TC: How has it inspired you personally, and what do you hope other people will gain through exposure to it?

KK: Hip-hop has inspired me through the positive ways in which it resonates with me. I hear a lot of talk about how negative an influence can be on some people, and that can sometimes be true, but the way I was raised taught me to never conform and only follow what you believe in. Hip-hop has taught me about sacrifice, grinding hard for what you believe in no matter what, a love for everyone around me and its' true essence has most importantly brought me strength, energy when I don't have it, faith and a constant belief that real people are out there. That may be surprising to those who have a negative view of hip-hop, but they just aren't looking in the right places. I hope that other people learn the universal nature of music and good vibes that can be found in the genre. To become good at any of the four (or five depending on your outlook) elements of hip-hop, there is a scary learning curve of initial discomfort and perhaps embarrassment. However whether you are interested in DJ-ing, MCing, breaking, writing (graffiti) or beat boxing, it's your desire to let go of ego and pursue your interest at all costs that takes you further.



TC: In what ways have you tried to increase the presence of hip-hop on Campus?

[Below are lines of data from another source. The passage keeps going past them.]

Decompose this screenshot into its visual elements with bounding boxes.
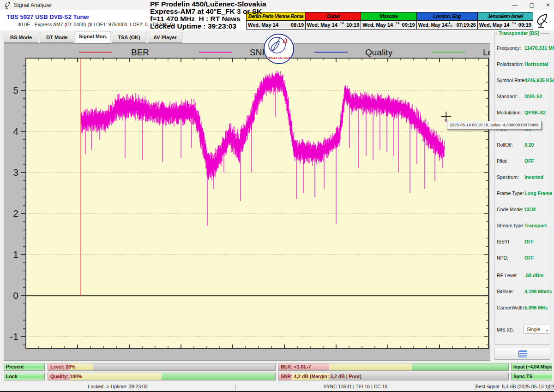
satellite-dish-icon bbox=[535, 12, 551, 30]
status-bar: Locked -> Uptime: 39:23:03 SYNC 13541 | … bbox=[0, 382, 554, 392]
field-label: Spectrum: bbox=[497, 174, 519, 180]
svg-text:5: 5 bbox=[13, 85, 18, 95]
mis-selected-value: Single bbox=[527, 327, 540, 332]
app-icon bbox=[4, 1, 12, 9]
clock-city-label: Jerusalem-Israel bbox=[478, 12, 533, 21]
field-label: CarrierWidth: bbox=[497, 305, 525, 310]
transponder-row: RF Level:-50 dBm bbox=[490, 273, 554, 279]
svg-text:4: 4 bbox=[13, 126, 18, 137]
snr-chart-plot[interactable]: -1012345 bbox=[4, 44, 490, 360]
transponder-row: Modulation:QPSK-S2 bbox=[490, 110, 554, 116]
field-value: Horizontal bbox=[524, 61, 548, 67]
clock-jerusalem: Jerusalem-Israel Wed, May 14 +1 09:19 bbox=[478, 12, 533, 29]
field-value: 11470,331 MHz bbox=[524, 45, 554, 51]
clock-city-label: Dubai bbox=[306, 12, 361, 21]
tab-bs-mode[interactable]: BS Mode bbox=[4, 32, 38, 43]
field-value: OFF bbox=[524, 255, 534, 261]
clock-time: 09:19 bbox=[402, 22, 415, 28]
clock-utc-offset: +1 bbox=[393, 21, 402, 25]
svg-text:-1: -1 bbox=[10, 331, 18, 342]
legend-label: BER bbox=[131, 48, 149, 58]
clock-city-label: London, Eng bbox=[417, 12, 477, 21]
field-label: NPD: bbox=[497, 255, 508, 261]
resize-grip[interactable] bbox=[547, 385, 553, 391]
status-uptime: Locked -> Uptime: 39:23:03 bbox=[0, 384, 235, 389]
ber-bar: BER: <1.0E-7 bbox=[278, 363, 509, 371]
field-label: ISSYI bbox=[497, 239, 509, 244]
site-info-line: f=11 470 MHz_H : RT News bbox=[150, 15, 266, 23]
field-value: 4,199 Mbit/s bbox=[524, 289, 552, 294]
tuner-details: 40.0E - Express AM7 (ID: 0400) @ LOF1: 9… bbox=[18, 22, 173, 27]
field-label: Code Mode: bbox=[497, 207, 523, 212]
transponder-row: Polarization:Horizontal bbox=[490, 61, 554, 68]
field-value: 0.20 bbox=[524, 142, 534, 148]
clock-dubai: Dubai Wed, May 14 +2 10:19 bbox=[306, 12, 361, 29]
field-value: Inverted bbox=[524, 174, 543, 180]
field-value: OFF bbox=[524, 239, 534, 244]
site-info-line: PF Prodelin 450/Lučenec-Slovakia bbox=[150, 0, 266, 8]
tab-tsa[interactable]: TSA (OK) bbox=[112, 32, 146, 43]
window-title: Signal Analyzer bbox=[14, 2, 52, 8]
field-value: 4246,935 KS/s bbox=[524, 77, 554, 83]
clock-city-label: Moscow bbox=[361, 12, 416, 21]
signal-chart-panel: -1012345 BER SNR Quality Level bbox=[4, 43, 490, 361]
input-badge: Input (~4,04 Mbps) bbox=[511, 363, 552, 371]
field-label: Stream type: bbox=[497, 223, 524, 228]
transponder-row: CarrierWidth:5,096 MHz bbox=[490, 305, 554, 311]
chart-tooltip: 2025-05-14 08.15.18, value: 4,3000001907… bbox=[447, 121, 542, 130]
clock-dst-label: DST bbox=[446, 24, 452, 28]
clock-date: Wed, May 14 bbox=[479, 22, 510, 28]
field-value: QPSK-S2 bbox=[524, 110, 546, 115]
sync-ts-badge: Sync TS bbox=[511, 373, 552, 380]
tab-av-player[interactable]: AV Player bbox=[148, 32, 182, 43]
minimize-icon[interactable]: — bbox=[508, 0, 522, 10]
world-clocks: Berlin-Paris-Vienna-Roma Wed, May 14 08:… bbox=[246, 12, 533, 30]
transponder-row: Standard:DVB-S2 bbox=[490, 94, 554, 100]
list-icon bbox=[518, 350, 527, 357]
mis-dropdown[interactable]: Single ▾ bbox=[524, 325, 550, 334]
field-value: -50 dBm bbox=[524, 273, 543, 278]
transponder-row: Frame Type:Long Frame bbox=[490, 190, 554, 197]
maximize-icon[interactable]: ▢ bbox=[525, 0, 539, 10]
title-bar: Signal Analyzer — ▢ ✕ bbox=[0, 0, 554, 10]
status-sync: SYNC 13541 | TEI 16 | CC 18 bbox=[235, 384, 476, 389]
dxsatcs-logo-text: DXSATCS.COM bbox=[265, 56, 293, 60]
field-label: Symbol Rate: bbox=[497, 77, 526, 83]
status-best-signal: Best signal: 5,4 dB (2025-05-13 14:19) bbox=[476, 384, 549, 389]
field-value: Long Frame bbox=[524, 190, 552, 196]
clock-time: 07:19:26 bbox=[457, 22, 476, 28]
transponder-list-button[interactable] bbox=[494, 348, 550, 360]
clock-date: Wed, May 14 bbox=[418, 22, 447, 28]
field-label: MIS (0): bbox=[497, 327, 514, 333]
field-label: Frequency: bbox=[497, 45, 521, 51]
field-label: RollOff: bbox=[497, 142, 513, 148]
field-label: RF Level: bbox=[497, 273, 518, 278]
field-value: OFF bbox=[524, 158, 534, 164]
field-value: DVB-S2 bbox=[524, 94, 542, 99]
signal-analyzer-window: { "window": { "title": "Signal Analyzer"… bbox=[0, 0, 554, 392]
transponder-title: Transponder [BS] bbox=[497, 30, 541, 36]
site-info-line: Express-AM7 at 40°E_FK 3 or SK bbox=[150, 8, 266, 15]
level-bar: Level: 20% bbox=[48, 363, 276, 371]
quality-line-swatch bbox=[314, 52, 348, 53]
transponder-row: Frequency:11470,331 MHz bbox=[490, 45, 554, 52]
transponder-row: Stream type:Transport bbox=[490, 223, 554, 229]
tab-signal-mon[interactable]: Signal Mon. bbox=[76, 31, 110, 43]
clock-utc-offset: +2 bbox=[337, 21, 346, 25]
legend-label: Quality bbox=[365, 48, 392, 58]
field-label: Standard: bbox=[497, 94, 518, 99]
clock-date: Wed, May 14 bbox=[362, 22, 393, 28]
present-badge: Present bbox=[4, 363, 45, 371]
svg-text:2: 2 bbox=[13, 208, 18, 219]
transponder-row: BitRate:4,199 Mbit/s bbox=[490, 289, 554, 295]
transponder-row: NPD:OFF bbox=[490, 255, 554, 261]
mode-tabs: BS Mode DT Mode Signal Mon. TSA (OK) AV … bbox=[4, 32, 182, 43]
field-label: Polarization: bbox=[497, 61, 524, 67]
clock-utc-offset: +1 bbox=[509, 21, 518, 25]
dropdown-chevron-icon: ▾ bbox=[546, 327, 548, 335]
close-icon[interactable]: ✕ bbox=[541, 0, 554, 10]
tab-dt-mode[interactable]: DT Mode bbox=[40, 32, 74, 43]
transponder-row: Symbol Rate:4246,935 KS/s bbox=[490, 77, 554, 84]
transponder-panel: Transponder [BS] Frequency:11470,331 MHz… bbox=[490, 30, 554, 362]
svg-text:0: 0 bbox=[13, 290, 18, 301]
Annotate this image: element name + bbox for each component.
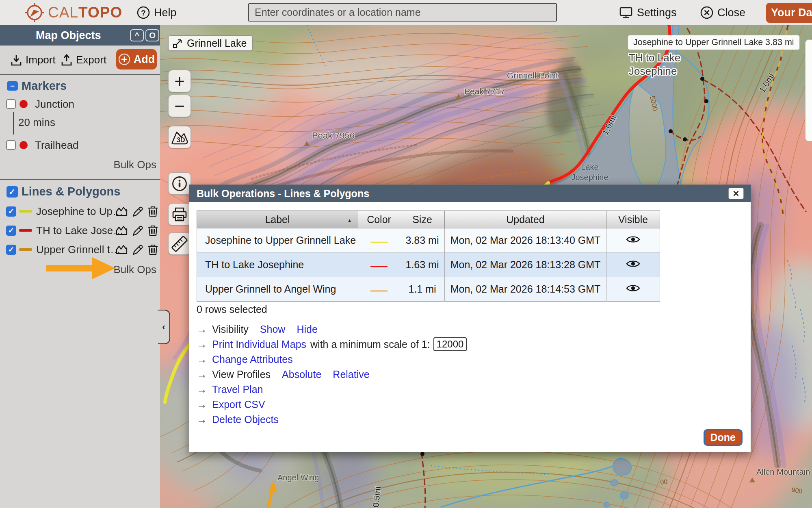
row-2-visible[interactable] xyxy=(606,277,660,302)
map-objects-sidebar: Map Objects ^ O Import Export Add xyxy=(0,25,160,508)
export-button[interactable]: Export xyxy=(61,54,106,66)
line-0-checkbox[interactable]: ✓ xyxy=(6,206,16,217)
measure-button[interactable] xyxy=(168,232,191,255)
junction-label[interactable]: Junction xyxy=(35,98,74,111)
right-panel-tab[interactable] xyxy=(805,39,812,141)
markers-collapse-toggle[interactable]: − xyxy=(7,81,18,91)
row-0-size: 3.83 mi xyxy=(400,228,445,253)
dialog-close-button[interactable] xyxy=(728,188,744,199)
line-0-label[interactable]: Josephine to Up… xyxy=(36,205,123,218)
column-header-color[interactable]: Color xyxy=(358,211,400,228)
column-header-visible[interactable]: Visible xyxy=(606,211,660,228)
markers-section-heading: − Markers xyxy=(7,79,67,93)
sidebar-title: Map Objects xyxy=(36,29,101,42)
line-2-delete-button[interactable] xyxy=(148,244,158,255)
line-0-profile-button[interactable] xyxy=(116,206,128,217)
travel-plan-link[interactable]: Travel Plan xyxy=(212,384,263,395)
show-link[interactable]: Show xyxy=(260,323,286,335)
selection-status: 0 rows selected xyxy=(197,304,267,315)
sidebar-objects-button[interactable]: O xyxy=(145,29,159,41)
row-1-updated: Mon, 02 Mar 2026 18:13:28 GMT xyxy=(445,253,606,277)
delete-objects-link[interactable]: Delete Objects xyxy=(212,414,279,426)
column-header-label[interactable]: Label▲ xyxy=(197,211,358,228)
line-1-edit-button[interactable] xyxy=(132,225,143,236)
three-d-button[interactable]: 3D xyxy=(168,126,191,148)
row-1-size: 1.63 mi xyxy=(400,253,445,277)
dialog-titlebar: Bulk Operations - Lines & Polygons xyxy=(189,185,751,202)
pencil-icon xyxy=(132,225,143,236)
your-data-button[interactable]: Your Data xyxy=(766,3,812,23)
print-button[interactable] xyxy=(168,203,191,226)
profile-chart-icon xyxy=(116,244,128,255)
add-object-button[interactable]: Add xyxy=(116,49,157,69)
junction-checkbox[interactable] xyxy=(6,99,16,109)
line-2-checkbox[interactable]: ✓ xyxy=(6,245,16,255)
row-1-color xyxy=(358,253,400,277)
lines-bulk-ops-link[interactable]: Bulk Ops xyxy=(114,263,157,276)
trailhead-checkbox[interactable] xyxy=(6,140,16,150)
map-info-button[interactable] xyxy=(168,172,191,195)
line-1-checkbox[interactable]: ✓ xyxy=(6,226,16,236)
action-arrow-icon: → xyxy=(197,353,212,366)
row-0-visible[interactable] xyxy=(606,228,660,253)
column-header-size[interactable]: Size xyxy=(400,211,445,228)
caltopo-logo[interactable]: CALTOPO xyxy=(24,3,122,22)
line-1-label[interactable]: TH to Lake Jose… xyxy=(36,224,123,237)
row-1-visible[interactable] xyxy=(606,253,660,277)
column-header-updated[interactable]: Updated xyxy=(445,211,606,228)
action-arrow-icon: → xyxy=(197,398,212,411)
line-2-color-swatch xyxy=(19,248,32,251)
table-row[interactable]: Josephine to Upper Grinnell Lake 3.83 mi… xyxy=(197,228,660,253)
print-scale-suffix: with a minimum scale of 1: xyxy=(310,339,430,350)
import-button[interactable]: Import xyxy=(11,54,56,66)
line-2-profile-button[interactable] xyxy=(116,244,128,255)
table-header-row: Label▲ Color Size Updated Visible xyxy=(197,211,660,228)
row-1-label: TH to Lake Josephine xyxy=(197,253,358,277)
brand-topo: TOPO xyxy=(78,4,122,21)
sidebar-header: Map Objects ^ O xyxy=(0,25,160,46)
action-visibility: → Visibility Show Hide xyxy=(197,322,329,336)
line-1-delete-button[interactable] xyxy=(148,225,158,236)
table-row[interactable]: TH to Lake Josephine 1.63 mi Mon, 02 Mar… xyxy=(197,253,660,277)
hide-link[interactable]: Hide xyxy=(297,323,317,335)
zoom-out-button[interactable]: − xyxy=(168,95,191,117)
table-row[interactable]: Upper Grinnell to Angel Wing 1.1 mi Mon,… xyxy=(197,277,660,302)
back-to-map-button[interactable]: Grinnell Lake xyxy=(168,35,253,51)
help-label: Help xyxy=(154,7,177,19)
label-grinnell-point: Grinnell Point xyxy=(507,71,558,80)
export-icon xyxy=(61,54,72,66)
line-2-edit-button[interactable] xyxy=(132,244,143,255)
export-csv-link[interactable]: Export CSV xyxy=(212,399,265,410)
markers-bulk-ops-link[interactable]: Bulk Ops xyxy=(114,158,157,171)
trailhead-label[interactable]: Trailhead xyxy=(35,139,78,152)
line-item-upper-grinnell: ✓ Upper Grinnell t… xyxy=(0,244,160,255)
lines-section-checkbox[interactable]: ✓ xyxy=(6,186,18,198)
line-1-profile-button[interactable] xyxy=(116,225,128,236)
min-scale-input[interactable] xyxy=(433,337,467,351)
sidebar-collapse-tab[interactable]: ‹ xyxy=(158,310,170,344)
pencil-icon xyxy=(132,244,143,255)
line-0-delete-button[interactable] xyxy=(148,206,158,217)
row-2-color-line xyxy=(370,289,388,293)
change-attributes-link[interactable]: Change Attributes xyxy=(212,354,293,365)
label-contour-00: 00 xyxy=(660,478,668,485)
relative-link[interactable]: Relative xyxy=(333,369,369,380)
settings-button[interactable]: Settings xyxy=(619,0,677,25)
print-individual-maps-link[interactable]: Print Individual Maps xyxy=(212,339,306,350)
search-input[interactable] xyxy=(248,3,557,22)
profile-chart-icon xyxy=(116,206,128,217)
close-map-button[interactable]: Close xyxy=(700,0,745,25)
line-0-edit-button[interactable] xyxy=(132,206,143,217)
printer-icon xyxy=(171,207,188,222)
sidebar-collapse-button[interactable]: ^ xyxy=(130,29,144,41)
zoom-in-button[interactable]: + xyxy=(168,70,191,92)
action-view-profiles: → View Profiles Absolute Relative xyxy=(197,367,381,381)
done-button[interactable]: Done xyxy=(704,429,743,446)
line-2-label[interactable]: Upper Grinnell t… xyxy=(36,243,121,256)
visibility-eye-icon xyxy=(626,234,641,244)
row-2-label: Upper Grinnell to Angel Wing xyxy=(197,277,358,302)
row-0-label: Josephine to Upper Grinnell Lake xyxy=(197,228,358,253)
help-button[interactable]: ? Help xyxy=(137,0,177,25)
import-icon xyxy=(11,54,22,66)
absolute-link[interactable]: Absolute xyxy=(282,369,321,380)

KK: I always try to show people the threads of hip hop that can be found in other forms of music, politics and even simple things in day to day life like persevering through obstacles. I perform whenever I can at any kind of event possible. Opening myself up to experiences like rhyming in the library with Middlebury's Musician Guild free-styling over harmonicas with Professor of Music Peter Hamlin show different people a different side of hip hop. When I hear a saxophone playing in someone's room, I'll knock on their door and ask if I could freestyle for 45 seconds then go about my business just like I might start free-styling with friends coming back from the Grille. Hip- hop is great in so many ways, but few people get a chance to see them because it's not marketed well enough. This past weekend I promoted a show named Hip Hop Academic with an educational panel on Saturday with artists like Add 2 from Chicago, DJ P Funk from NYC, Mal from Atlanta by way of Oklahoma, K Flay from Stanford and Nap Nat of African American Project from South Side Chicago to help promote an authentic form of hip-hop with a conscience.



TC: I know you have quite the reputation as a free-style rapper. What triggered you to start free-styling? Do you have any further plans to pursue that talent?

KK:I initially started free-styling on the school bus coming home as a defense mechanism. I occasionally became a lightning rod for other people's tempers because I didn't project a nasty attitude and others felt they could try and walk over me. After a couple of scuffles and in-school suspensions through altercations I truly didn't start, I realized I could use my mind. The next time a freestyle cipher started up and the words were directed towards me, instead of simply staying quiet, I responded. I think I avoided another physical confrontation that first time simply because everyone was so surprised that the athletic, academic, do-good boy started rhyming. Free-styling to me is great, and I'll continue to try and record the better ones, but really it's just a form of expression. It's therapy for me first and foremost, but I'm just starting to realize that others appreciate my own personal stress release, so perhaps I'll continue down that lane. Lately, I've become more of a perfectionist and would like to take that free-wheeling, naturalistic rhyming element that comes from hip hop and apply it to written rhymes so I can refine some words into my dream: The Perfect Verse. That's where my head is at right now: that verse that everyone can relate to and use for inspiration or knowledge every time they listen to it.